Saturday, April 17, 2010

The Math description of TempLS

I've put up a file called TempLS.pdf (about 80 kb) on the document repository. It sets out the least squares theory, and goes through the analysis code explaining the implementation.

It may already be a little bit obsolete. It's likely that V1.4 will solve the design system by the conjugate gradient method. The matrix is well conditioned, and the method seems reliable, and at least five times faster, making inversion a matter of  10-20 seconds.

Thursday, April 15, 2010

TempLS - what's been happening, and where it's going

The development of the least squares calculation of a regional or global temperature is now spread over a series of posts, so I'd like to gather together what has been done, and where it might be going. The list of posts is here:







Least squares

The first post, GHCN processing algorithm, introduced the basic idea, variants of which Tamino and Jeff/Romanm had been using to combine stations in grid cells. The model is that the array of station temperature observations, over month and year, can be described as the sum of a local function L, depending on station and month (not year), and a global temperature G, depending only on year. The idea is that L contains the unwanted effects of site variability and seasonal effect, while G is the item of interest.

A weight function is used for the fitting. This has a value for each month-year station combination, and is the product of two components:
1. It is zero if there is no observation
2. It varies inversely with area density of stations.
The density is estimated with a 5deg x 5 grid. the stations falling in each cell are counted, and the cell area divided by that number is the cell estimate.

So a major difference with other methods ia that no grid averages are calculated. A grid is invoked, but only to count the stations contained.

The LS leads to a big linear system (t(B) is transpose):
A1*L + B*G = R1
t(B)*L + A2*G = R2
In principle, there could be about 90,000 equations and unknowns. But A1 and A2 are diagonal matrices, so L can be eliminated (the time consuming step), giving about 100 (number of years) equations for G. This takes about a minute of computing time for a global set. Total time for big global runs is generally less than two minutes.

That first post then pointed to the R code, and gave some basic results for land-only GHCN global data.

Comparisons


The next post, Comparison of GHCN results, was meant to compare the results with other efforts and the major indices. However, Zeke had done the hard work there - mine just slotted in, and seemed to give results very much inl line with the others.

More results


A side-effect of using R is that it is easy to create all sorts of masks for selecting different kinds of sites. The GHCN file v2.temperature.inv is read in as a dataframe, and each of its components can be used in logic tests. This includes latitude and longitude, country code, altitude, pop, urban status, etc. So the next post, More GHCN results., announced Ver 1.1, and showed some results for much-discussed classifications like urban/rural, airports etc. The main V1.1 change was to separate out the process of removing duplicates into a preprocessor program, since it only needs to be done once for any version of v2.mean.

Mechanics


The most commented post was the next, Tips on File Download. The lead-up to V2 was the effort to make the process more user-friendly - the adoption of a text repository, and structuring the code so the parts needed by users were visible at the top.
The next post, Version 1.2 of GHCN processor, described these improvements in detail.

Using the capability


The stimulus prompting much of this effort was Steve Hempell's determined efforts to get the code to work for him. The code was much improved by this (and helped by Carrick, Mosh and others). I posted another set of tests of some past issues - whether "dropped" GHCN stations had been trending down relative to "kept" stations, for example. This used an extension to the inventory categories whereby stations could be selected also by reporting history.

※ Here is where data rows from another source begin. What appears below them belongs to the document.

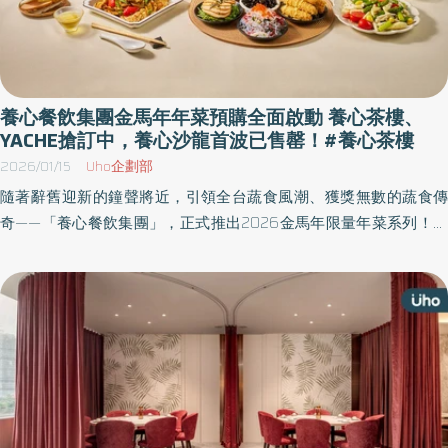
飽」優惠；菜單品項可任選、想吃什麼就點什麼，讓蔬食也能吃得
豐盛又過癮。大人費用$688／人，小孩費用（6–12 歲）$344／
人。服務費10%另計。提醒消費者，本活動不提供打包外帶服務，
並需另計 10% 服務費。 會員專寵二 YACHE 會員日：三月兩檔「滿
千贈指定菜色」 YACHE 以招牌煎餅與季節蔬菜料理深受喜愛，是台
養心餐飲集團金馬年年菜預購全面啟動 養心茶樓、
北唯一的韓式蔬食料理。 YACHE 於三月推出兩場會員日活動，會員
YACHE搶訂中，養心沙龍首波已售罄！#養心茶樓
單筆消費滿 $1,000 即贈一盤指定菜色，以兩款人氣主題菜色輪番上
2026/01/15
Uho企劃部
陣： 3/9 煎餅日：煎餅為 YACHE 最受歡迎的招牌菜色之一，當日主
隨著辭舊迎新的鐘聲將近，引領全台蔬食風潮、獲獎無數的蔬食傳
打必點回饋。3/18 野菜日：以「當令野菜」為靈感，搭配季節風
奇——「養心餐飲集團」，正式推出2026金馬年限量年菜系列！今
味，吃得清爽也吃得講究。 會員專寵三 養心茶樓：晚餐滿千送「干
年養心集團旗下三大指標品牌：「養心茶樓」、「YACHE 韓式蔬
炒牛河」 養心茶樓同步推出會員晚餐回饋，會員於晚餐時段單筆消
食」與「養心沙龍」，將精湛的跨國界廚藝融入健康蔬食。目前買
費滿 $1,000，即可獲贈一份必點第一名經典港味料理--干炒牛河
氣沸騰，其中「養心沙龍」年菜組首波已售罄，呼籲喜愛蔬食的饕
（贈品以現場供應為準）。 圖/三月YACHE會員日。兩檔「滿千贈指
客，務必把握最後機會預訂其他熱門套組。 【養心茶樓：富貴年菜
定菜色」。3/9 是煎餅日。(養心集團提供)
套組】跨越傳統與創新的港式饗宴 養心茶樓今年主打的「富貴年菜
套組」，匯集了店內最具代表性的功夫大菜與經典港點。其中最受
矚目的「一品松茸佛跳牆」，以頂級松茸與多種珍貴蕈菇慢火熬
燉，湯頭濃郁清甜；「蟲草花松露獅子頭」則巧妙融合中式手打技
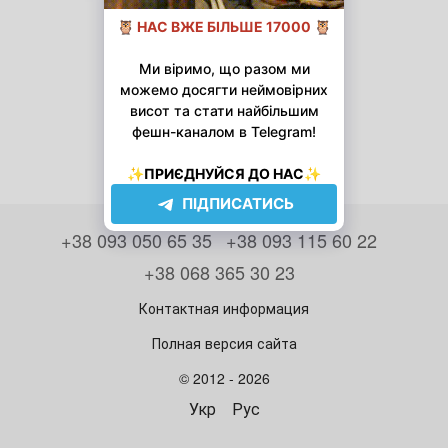
+38 093 050 65 35
+38 093 115 60 22
+38 068 365 30 23
Контактная информация
Полная версия сайта
© 2012 - 2026
Укр
Рус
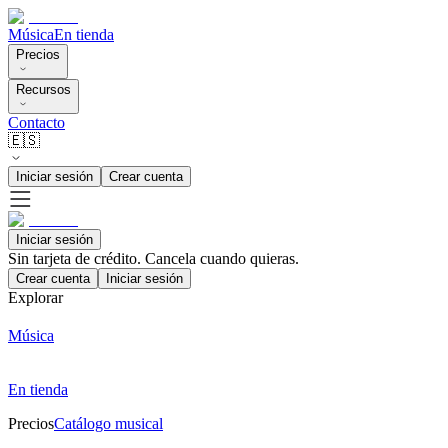
Música
En tienda
Precios
Recursos
Contacto
🇪🇸
Iniciar sesión
Crear cuenta
Iniciar sesión
Sin tarjeta de crédito. Cancela cuando quieras.
Crear cuenta
Iniciar sesión
Explorar
Música
En tienda
Precios
Catálogo musical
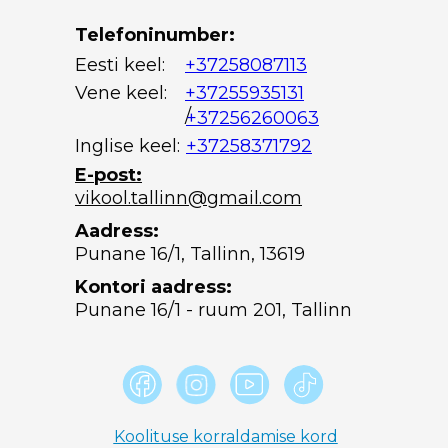
Telefoninumber:
Eesti keel:
+37258087113
Vene keel:
+37255935131
/
+37256260063
Inglise keel:
+37258371792
E-post:
vikool.tallinn@gmail.com
Aadress:
Punane 16/1, Tallinn, 13619
Kontori aadress:
Punane 16/1 - ruum 201, Tallinn
Koolituse korraldamise kord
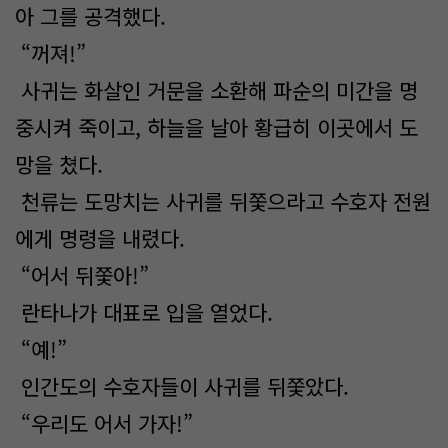
아 그를 공격했다.
“꺼져!”
사귀는 화살인 거문을 소환해 파순의 미간을 명
중시켜 죽이고, 하늘을 날아 황급히 이곳에서 도
망을 쳤다.
천류는 도망치는 사귀를 뒤쫓으라고 수호자 전원
에게 명령을 내렸다.
“어서 뒤쫓아!”
란타나가 대표로 입을 열었다.
“예!”
인간도의 수호자들이 사귀를 뒤쫓았다.
“우리도 어서 가자!”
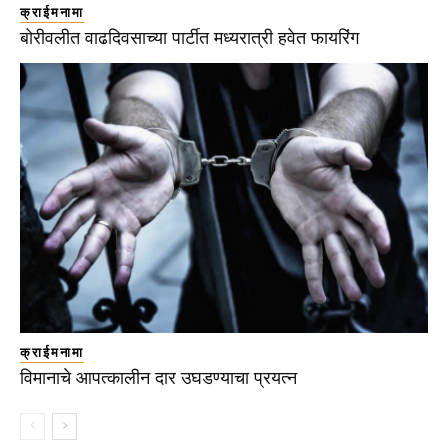
क्राईमनामा
बोरीवलीत वाढदिवसाच्या पार्टीत मध्यरात्री हवेत फायरिंग
क्राईमनामा
विमानाचे आपत्कालीन दार उघडण्याचा प्रयत्न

Then Steve got to work on the questions that were interesting him. Two posts were based on his thorough examination:
Latitudinal temperature histories and trends and Continents and trends.

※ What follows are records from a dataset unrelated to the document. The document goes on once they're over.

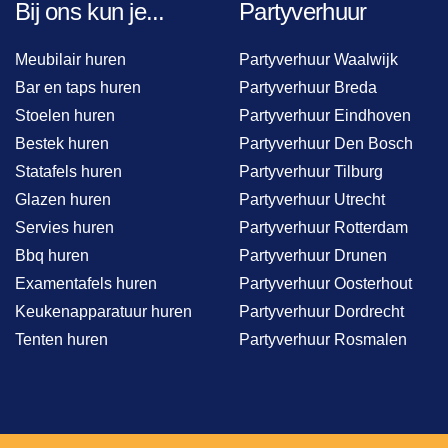
Bij ons kun je...
Partyverhuur
Meubilair huren
Partyverhuur Waalwijk
Bar en taps huren
Partyverhuur Breda
Stoelen huren
Partyverhuur Eindhoven
Bestek huren
Partyverhuur Den Bosch
Statafels huren
Partyverhuur Tilburg
Glazen huren
Partyverhuur Utrecht
Servies huren
Partyverhuur Rotterdam
Bbq huren
Partyverhuur Drunen
Examentafels huren
Partyverhuur Oosterhout
Keukenapparatuur huren
Partyverhuur Dordrecht
Tenten huren
Partyverhuur Rosmalen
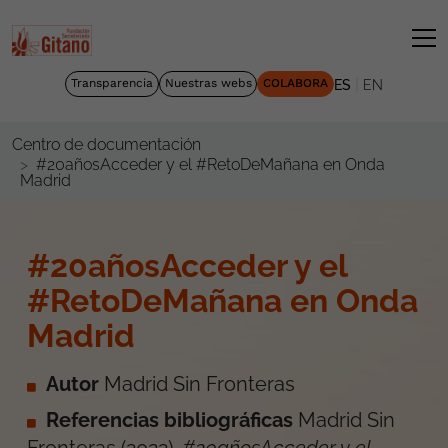
|
Transparencia
Nuestras webs
COLABORA
ES
EN
Centro de documentación
#20añosAcceder y el #RetoDeMañana en Onda
Madrid
#20añosAcceder y el
#RetoDeMañana en Onda
Madrid
Autor
Madrid Sin Fronteras
Referencias bibliográficas
Madrid Sin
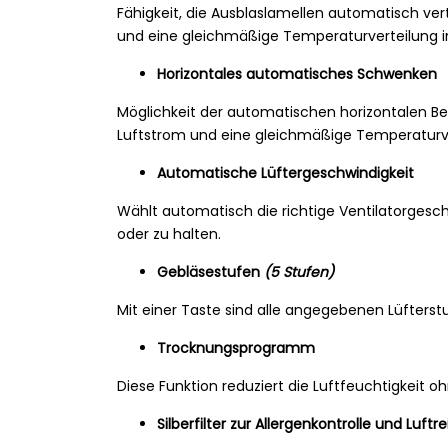
Fähigkeit, die Ausblaslamellen automatisch ve
und eine gleichmäßige Temperaturverteilung 
Horizontales automatisches Schwenken
Möglichkeit der automatischen horizontalen B
Luftstrom und eine gleichmäßige Temperaturve
Automatische Lüftergeschwindigkeit
Wählt automatisch die richtige Ventilatorgesch
oder zu halten.
Gebläsestufen
(5 Stufen)
Mit einer Taste sind alle angegebenen Lüfterst
Trocknungsprogramm
Diese Funktion reduziert die Luftfeuchtigkei
Silberfilter zur Allergenkontrolle und Luftr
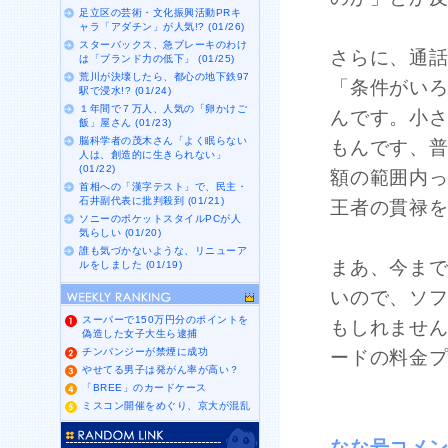
足立区の芸術・文化振興活動PRキ
ャラ「アダチン」が人気!? (01/26)
スターバックス、急ブレーキのわけ
さらに、通
は「ブランド力の低下」 (01/25)
荒川が決壊したら、都心の地下鉄97
「条件がい
駅で浸水!? (01/24)
１年間で７万人、人気の「卵かけご
んです。小
飯」屋さん (01/23)
脳科学者の茂木さん「よく眠らない
もんです、普
人は、創造的に生きられない」
(01/22)
額の範囲内
首相への「漢字テスト」で、民主・
石井副代表に批判殺到 (01/21)
王者の貫禄
ソニーのポケットスタイルPCが人
気らしい (01/20)
誰も気づかないような、リニューア
まあ、今まで
ルをしました (01/19)
いので、ソ
スーパーで150万円分のポイントを
もしれませ
偽造した女子大生ら逮捕
チンパンジーが禁煙に成功
ードの料金
やせてる男子は発がん率が高い？
「BREE」のカードケース
ミスコン開催をめぐり、京大が混乱
なな号コメ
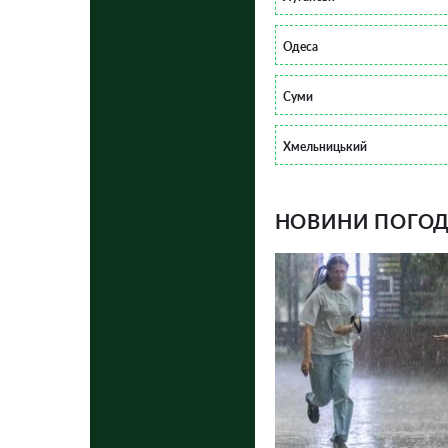
Одеса
Суми
Хмельницький
НОВИНИ ПОГОДИ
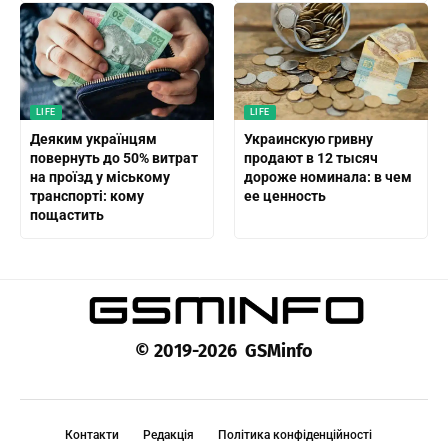
LIFE
LIFE
Деяким українцям
Украинскую гривну
повернуть до 50% витрат
продают в 12 тысяч
на проїзд у міському
дороже номинала: в чем
транспорті: кому
ее ценность
пощастить
© 2019-2026 GSMinfo
Контакти
Редакція
Політика конфіденційності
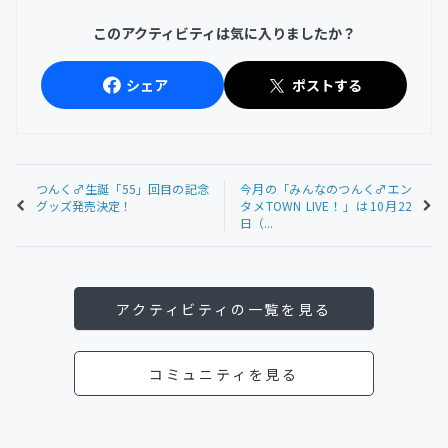
このアクティビティは気に入りましたか？
シェア
ポストする
つんく♂生誕「55」回目の記念
今月の「みんなのつんく♂エン
グッズ発売決定！
タメTOWN LIVE！」は10月22
日（...
アクティビティの一覧を見る
コミュニティを見る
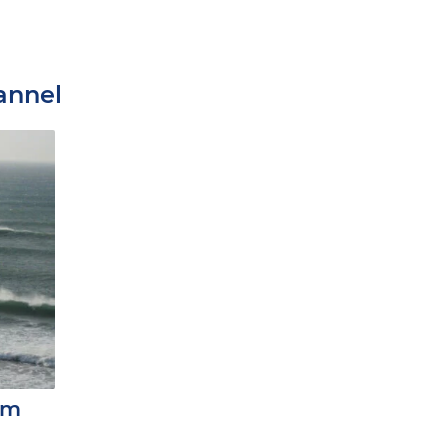
annel
im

The Big City Trends post related to an interest that Joseph had been exploring with his code.

Incorporating Ocean data


The least squares approach makes it relatively easy to combine data from multiple sources. The next challenge was a full global index, and this was done in V 1.3. It involved more preprocessing, so the inventory file was augmented by a series of synthetic stations based on the HadSST2 ocean grid cells. These could then be included in the fitting in the normal way. The cell density weighting took care of scaling issues. The results were described in Incorporating SST and Land/Ocean models. The fit to SST is excellent - the fit to combined land/sea is still good, but with more disparity. This could probably be improved by better balancing at the shore. V1.3 is described in TempLS Version 1.3 - SST, Land/Sea index, distance utility.

What's next?


Probably more applications posts. On the technical side, using the R global mapping capability. I expect V1.4 will routinely give a map showing the distribution of stations in each run. But beyond that, LS makes it possible to use other parametrisations, particularly spatial. We could show, say, trends expressed in terms of spherical harmonics. R does not seem to do shade plots, but its filled contours aren't bad.

In another direction, finer temperature plots will be possible. Monthly fitting needs little more calculation than annual. The months can be done separately, but for the big elimination step, that only reduces the computing by 1/12, which then has to be done 12 times.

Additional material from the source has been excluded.